Silk Road Headlines_7th September, 2018
On this day five years ago, at 10:30 am on September 7, 2013, President Xi Jinping entered the conference hall of Nazarbayev University in Kazakhstan and addressed the students assembled there. In his speech, which was titled ‘Promote people-to-people friendship and create a better future’, Xi proposed to build a transport corridor between the Pacific and the Baltic Sea. He called this project the Silk Road Economic Belt. The event attracted little attention at the time, but in the subsequent years BRI, as Xi’s plan is now known, expanded in scope and became one of the most-debated aspects of China’s foreign policy.
Currently, international attention is often focused on the loans that China provides to developing countries to enable the large infrastructure works that are at the heart of BRI. Many commentators, especially in the West, have asked whether such countries can bear the resulting debts, and whether China might now or at a later time use them as an instrument to expand its power. As Philip Bowring writes, these ‘criticisms are becoming more specific. Mahathir Mohamad, lately reinstalled as prime minister of Malaysia … warned of the dangers of a “new colonialism.” His experience and age, and that he was on an official visit to China, gave special weight to his words’ [Rethinking Belt-And-Road Debt].

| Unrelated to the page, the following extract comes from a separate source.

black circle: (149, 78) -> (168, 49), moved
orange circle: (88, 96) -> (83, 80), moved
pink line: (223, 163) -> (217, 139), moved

Should political leaders in non-Western countries reject BRI due to concerns that China deliberately creates and exploits large-scale indebtedness, then this would weaken the legitimacy not only of BRI but also of China’s role as a global power. China’s leadership seems to be aware of this risk. On August 27, Xi Jinping gave a speech at a seminar to commemorate the fifth anniversary of BRI. This time the event took place not in a foreign country but in Beijing, and was attended by China’s political and business leaders. Apparently aiming to make BRI projects more attractive and less financially risky, Xi talked about the need for ‘high quality development’ and he ‘ordered authorities to regulate investment activities and pay high attention to forestalling risks overseas’ [Xi pledges to bring benefits to people through Belt and Road Initiative]. Although resistance to BRI has increased, China is learning and adjusting.